(Stored records)
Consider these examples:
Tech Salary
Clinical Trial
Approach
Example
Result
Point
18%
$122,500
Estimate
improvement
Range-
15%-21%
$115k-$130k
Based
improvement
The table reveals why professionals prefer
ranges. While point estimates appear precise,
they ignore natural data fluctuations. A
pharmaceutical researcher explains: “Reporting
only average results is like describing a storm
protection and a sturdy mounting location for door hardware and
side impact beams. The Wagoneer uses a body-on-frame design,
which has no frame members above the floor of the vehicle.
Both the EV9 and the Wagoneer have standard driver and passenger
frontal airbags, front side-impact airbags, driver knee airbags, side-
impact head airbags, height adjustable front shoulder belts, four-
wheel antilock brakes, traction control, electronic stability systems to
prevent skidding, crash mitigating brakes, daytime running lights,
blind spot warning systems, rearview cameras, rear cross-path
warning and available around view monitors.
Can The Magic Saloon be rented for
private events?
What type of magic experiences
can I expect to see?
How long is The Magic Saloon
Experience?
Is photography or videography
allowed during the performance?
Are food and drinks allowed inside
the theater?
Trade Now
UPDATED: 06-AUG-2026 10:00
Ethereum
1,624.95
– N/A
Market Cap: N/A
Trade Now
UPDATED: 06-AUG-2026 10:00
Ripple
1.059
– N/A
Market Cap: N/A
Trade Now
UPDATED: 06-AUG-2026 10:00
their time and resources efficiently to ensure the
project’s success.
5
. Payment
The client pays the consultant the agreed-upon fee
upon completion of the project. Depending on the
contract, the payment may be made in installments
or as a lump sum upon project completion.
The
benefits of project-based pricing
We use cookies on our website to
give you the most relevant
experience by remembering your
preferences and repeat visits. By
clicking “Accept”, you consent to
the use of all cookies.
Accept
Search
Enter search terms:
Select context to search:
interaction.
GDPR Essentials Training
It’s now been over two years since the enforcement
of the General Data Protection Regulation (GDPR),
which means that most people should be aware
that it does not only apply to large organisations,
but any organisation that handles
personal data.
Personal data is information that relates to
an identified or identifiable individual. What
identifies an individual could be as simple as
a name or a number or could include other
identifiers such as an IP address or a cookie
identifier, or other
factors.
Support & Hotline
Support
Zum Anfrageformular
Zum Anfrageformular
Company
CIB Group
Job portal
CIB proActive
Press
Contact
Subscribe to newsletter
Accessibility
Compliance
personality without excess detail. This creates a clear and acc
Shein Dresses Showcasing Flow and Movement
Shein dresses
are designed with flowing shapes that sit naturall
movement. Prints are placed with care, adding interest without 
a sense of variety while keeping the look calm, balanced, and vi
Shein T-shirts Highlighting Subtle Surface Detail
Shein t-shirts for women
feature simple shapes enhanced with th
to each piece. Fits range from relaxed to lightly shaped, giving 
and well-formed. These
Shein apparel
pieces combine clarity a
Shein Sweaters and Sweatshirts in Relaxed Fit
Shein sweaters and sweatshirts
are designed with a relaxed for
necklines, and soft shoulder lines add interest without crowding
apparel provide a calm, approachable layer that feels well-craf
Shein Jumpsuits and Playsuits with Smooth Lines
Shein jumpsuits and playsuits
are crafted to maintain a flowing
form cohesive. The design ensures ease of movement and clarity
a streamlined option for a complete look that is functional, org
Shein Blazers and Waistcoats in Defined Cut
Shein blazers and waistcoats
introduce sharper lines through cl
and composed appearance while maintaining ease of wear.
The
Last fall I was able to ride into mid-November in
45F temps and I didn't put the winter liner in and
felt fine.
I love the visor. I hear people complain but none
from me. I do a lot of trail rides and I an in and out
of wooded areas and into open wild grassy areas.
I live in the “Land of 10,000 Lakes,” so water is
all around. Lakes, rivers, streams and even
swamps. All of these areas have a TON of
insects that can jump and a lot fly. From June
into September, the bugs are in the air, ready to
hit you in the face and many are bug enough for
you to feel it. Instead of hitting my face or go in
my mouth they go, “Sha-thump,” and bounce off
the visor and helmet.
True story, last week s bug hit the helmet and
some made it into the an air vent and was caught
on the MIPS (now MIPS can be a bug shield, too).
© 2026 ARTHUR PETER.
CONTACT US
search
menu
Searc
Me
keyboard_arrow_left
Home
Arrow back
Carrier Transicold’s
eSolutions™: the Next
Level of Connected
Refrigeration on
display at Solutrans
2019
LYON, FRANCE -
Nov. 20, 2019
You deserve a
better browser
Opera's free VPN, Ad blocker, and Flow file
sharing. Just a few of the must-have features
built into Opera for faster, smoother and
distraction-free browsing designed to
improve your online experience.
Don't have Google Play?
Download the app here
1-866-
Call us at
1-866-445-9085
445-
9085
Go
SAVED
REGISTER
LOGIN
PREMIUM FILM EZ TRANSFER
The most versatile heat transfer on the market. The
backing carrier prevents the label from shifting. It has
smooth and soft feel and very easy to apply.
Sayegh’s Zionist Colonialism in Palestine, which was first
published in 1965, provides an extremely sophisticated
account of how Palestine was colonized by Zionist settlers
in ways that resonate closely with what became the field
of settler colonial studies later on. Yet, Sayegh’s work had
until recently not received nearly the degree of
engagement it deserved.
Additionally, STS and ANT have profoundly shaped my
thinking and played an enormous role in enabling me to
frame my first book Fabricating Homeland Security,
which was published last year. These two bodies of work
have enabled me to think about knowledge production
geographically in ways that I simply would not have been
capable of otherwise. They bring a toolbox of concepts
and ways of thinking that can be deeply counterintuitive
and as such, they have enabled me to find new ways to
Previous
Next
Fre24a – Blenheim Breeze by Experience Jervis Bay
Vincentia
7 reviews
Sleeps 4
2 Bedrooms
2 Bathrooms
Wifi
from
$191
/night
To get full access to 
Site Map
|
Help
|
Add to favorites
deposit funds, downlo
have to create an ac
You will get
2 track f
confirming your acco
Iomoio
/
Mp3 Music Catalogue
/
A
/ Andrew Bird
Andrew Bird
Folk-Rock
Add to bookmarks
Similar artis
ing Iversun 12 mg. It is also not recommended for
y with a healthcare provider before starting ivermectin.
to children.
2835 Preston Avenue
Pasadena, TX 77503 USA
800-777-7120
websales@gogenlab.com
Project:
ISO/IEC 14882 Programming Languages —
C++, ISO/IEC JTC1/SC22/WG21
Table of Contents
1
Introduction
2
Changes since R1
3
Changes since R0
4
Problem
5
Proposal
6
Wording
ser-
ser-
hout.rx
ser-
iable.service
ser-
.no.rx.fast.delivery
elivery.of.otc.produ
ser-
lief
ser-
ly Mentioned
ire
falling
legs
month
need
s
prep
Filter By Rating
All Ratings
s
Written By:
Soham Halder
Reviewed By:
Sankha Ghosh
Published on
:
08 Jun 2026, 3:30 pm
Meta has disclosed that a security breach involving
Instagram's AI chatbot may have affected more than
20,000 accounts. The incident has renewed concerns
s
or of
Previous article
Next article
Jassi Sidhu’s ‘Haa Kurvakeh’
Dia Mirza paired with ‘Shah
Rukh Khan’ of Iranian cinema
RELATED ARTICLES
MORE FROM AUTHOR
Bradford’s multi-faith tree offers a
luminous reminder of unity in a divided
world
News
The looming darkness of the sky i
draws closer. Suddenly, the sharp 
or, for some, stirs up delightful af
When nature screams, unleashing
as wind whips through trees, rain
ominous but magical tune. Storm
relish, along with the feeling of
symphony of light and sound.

▶ _WORK ORDER_:
All that is wanted is the stretch of lines above from the one containing "identifies an individual" through the one containing "to each piece.", duplicated exactly.

▶ _ANSWER TO THIS PROBLEM_:
identifies an individual could be as simple as
a name or a number or could include other
identifiers such as an IP address or a cookie
identifier, or other
factors.
Support & Hotline
Support
Zum Anfrageformular
Zum Anfrageformular
Company
CIB Group
Job portal
CIB proActive
Press
Contact
Subscribe to newsletter
Accessibility
Compliance
personality without excess detail. This creates a clear and acc
Shein Dresses Showcasing Flow and Movement
Shein dresses
are designed with flowing shapes that sit naturall
movement. Prints are placed with care, adding interest without 
a sense of variety while keeping the look calm, balanced, and vi
Shein T-shirts Highlighting Subtle Surface Detail
Shein t-shirts for women
feature simple shapes enhanced with th
to each piece. Fits range from relaxed to lightly shaped, giving 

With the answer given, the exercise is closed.